GUEST COLUMN PETER MAKWANYA
CLIMATE change communication is the mainstay of environmental sustainability. It is the integral element and pivot of strengthening and transforming the environment, so that it becomes more habitable and people friendly.
Environmental communication helps people to reconnect with nature, values, identities, safety and above all, with the entire universe.
As environmental communicators network and engage with the public, they embark on the transformative routes and procedures to sign-post the people’s needs, first and foremost while regularising their wants.
Therefore, communication is critical in establishing cohesion between the people and nature.
Communication is paramount in that it is a broad network, building blocks and provides verbal bridges of the new knowledge economy and the information society that we are currently in.
As climate change communicators design communication programmes, with the idea of providing goods and services to save the environment, it is significant in every respect that they have comprehensive knowledge of the target groups they need to engage, their needs and requirements. Communicators should also come up with the appropriate channels to transmit the information together with the reasons why they settle for those mediums.
For effective communication, integral aspects, such as the roles of education and awareness, are critical in that they provide a long term frameworks for the continuos transfer of knowledge, skills, attitudes and values, both to the young and old.
This is done through interactive engagements, dialogues and discussions about issues affecting their environments. In this regard, a wide range of communication tools and strategies are used in order to provide fluency and consistency.
These are, but not limited to the following: Publications, presentations, workshops, conferences, field visits, public events and gatherings, speeches, seminars, visuals, posters, interviews, stories, role-plays, drama or songs, among others.
For these to be successful, the main objectives or set targets of the communication efforts should be set, in order for them to gain support from the stakeholders responsible for reaching out to the target groups or audiences. As communicators coordinate strategies, they have to align these to the target audience’s needs.
By identifying all the stakeholders to be involved, this would also give the communicators the chance to identify, interact and observe the behavioural patterns of the stakeholders, in order to involve them in all the communication strategies.

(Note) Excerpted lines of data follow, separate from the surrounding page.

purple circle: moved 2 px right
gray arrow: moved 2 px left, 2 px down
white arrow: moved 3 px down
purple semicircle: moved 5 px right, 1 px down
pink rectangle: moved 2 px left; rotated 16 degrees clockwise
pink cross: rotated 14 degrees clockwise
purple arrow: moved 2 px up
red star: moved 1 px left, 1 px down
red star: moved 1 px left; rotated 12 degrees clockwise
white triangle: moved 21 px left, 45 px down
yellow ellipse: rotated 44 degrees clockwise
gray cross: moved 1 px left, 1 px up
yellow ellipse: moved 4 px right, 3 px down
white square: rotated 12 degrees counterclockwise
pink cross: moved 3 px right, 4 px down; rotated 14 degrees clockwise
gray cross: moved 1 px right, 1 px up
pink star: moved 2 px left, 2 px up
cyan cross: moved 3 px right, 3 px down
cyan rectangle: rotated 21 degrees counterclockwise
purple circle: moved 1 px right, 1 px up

This would enable the communicators to come up with relevant materials for the environmental data base, so that as they get into affected areas, although they would be having guides, they also have complete knowledge of the physical, social-cultural and economic settings in question.
As they get into the field, they may find the target audiences aware of the environmental challenges, but lacking environmental education, awareness and literacy. This normally leads into the perpetuation of environmental problems and blindness on the part of the target audiences.

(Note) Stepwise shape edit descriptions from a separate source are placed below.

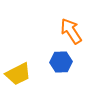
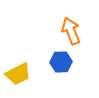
orange arrow: rotated 12 degrees clockwise
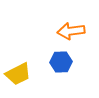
orange arrow: rotated 76 degrees counterclockwise
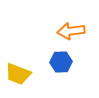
yellow trapezoid: rotated 48 degrees clockwise
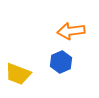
blue hexagon: rotated 20 degrees counterclockwise
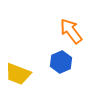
orange arrow: rotated 60 degrees clockwise
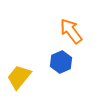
yellow trapezoid: moved 1 px right, 3 px down; rotated 108 degrees clockwise
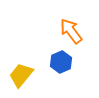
yellow trapezoid: moved 2 px right, 2 px up
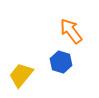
blue hexagon: rotated 20 degrees counterclockwise
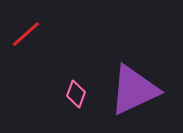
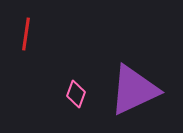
red line: rotated 40 degrees counterclockwise
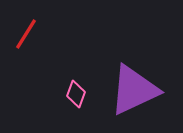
red line: rotated 24 degrees clockwise
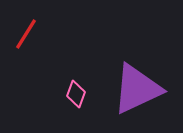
purple triangle: moved 3 px right, 1 px up
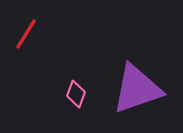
purple triangle: rotated 6 degrees clockwise
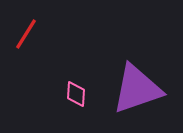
pink diamond: rotated 16 degrees counterclockwise
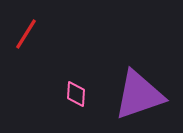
purple triangle: moved 2 px right, 6 px down
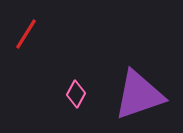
pink diamond: rotated 24 degrees clockwise
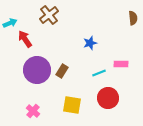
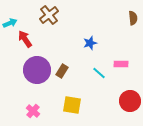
cyan line: rotated 64 degrees clockwise
red circle: moved 22 px right, 3 px down
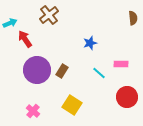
red circle: moved 3 px left, 4 px up
yellow square: rotated 24 degrees clockwise
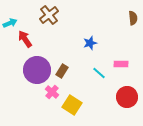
pink cross: moved 19 px right, 19 px up
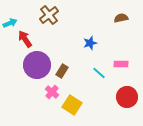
brown semicircle: moved 12 px left; rotated 96 degrees counterclockwise
purple circle: moved 5 px up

For these reasons, effective communication strategies need to work on the people’s socio-cultural backgrounds, their living styles and how they value their environment. The designing and provision of effective communication strategies would enable people to acquire adequate information and knowledge about environmental impacts, challenges and prospects. This would enable the targeted groups to participate in the regeneration of the knowledge through greening and adapting to the environment.
Effective communication brings nature issues closer to the people and to the foreground. As such, interpersonal communication strategies are the bedrock of success and the firm foundation on which resilience is built. Effective communication also needs to be attractive to the target audiences through the provision of the most needed information by the target audiences.
Designed effective communication programmes should promote mutual cooperation and cohesion to all stakeholders involved in the conservation discourse. When communication is effectively transmitted, it does not only empower stakeholders, but transforms lives as well. It would be also a given for the target audiences and stakeholders alike to have the knowledge of important environmental occasions on their calendars, so that they remember them, participate and honour them.
Effective communication provides conservation communication a new impetus because of being cross-cutting, permeating interdisciplinary boundaries and sufficiently engaging. Childhood experiences in nature conservation are paramount and early training is significant. So goes the phrase, catching them young. They need to be included at the heart of sustainable development.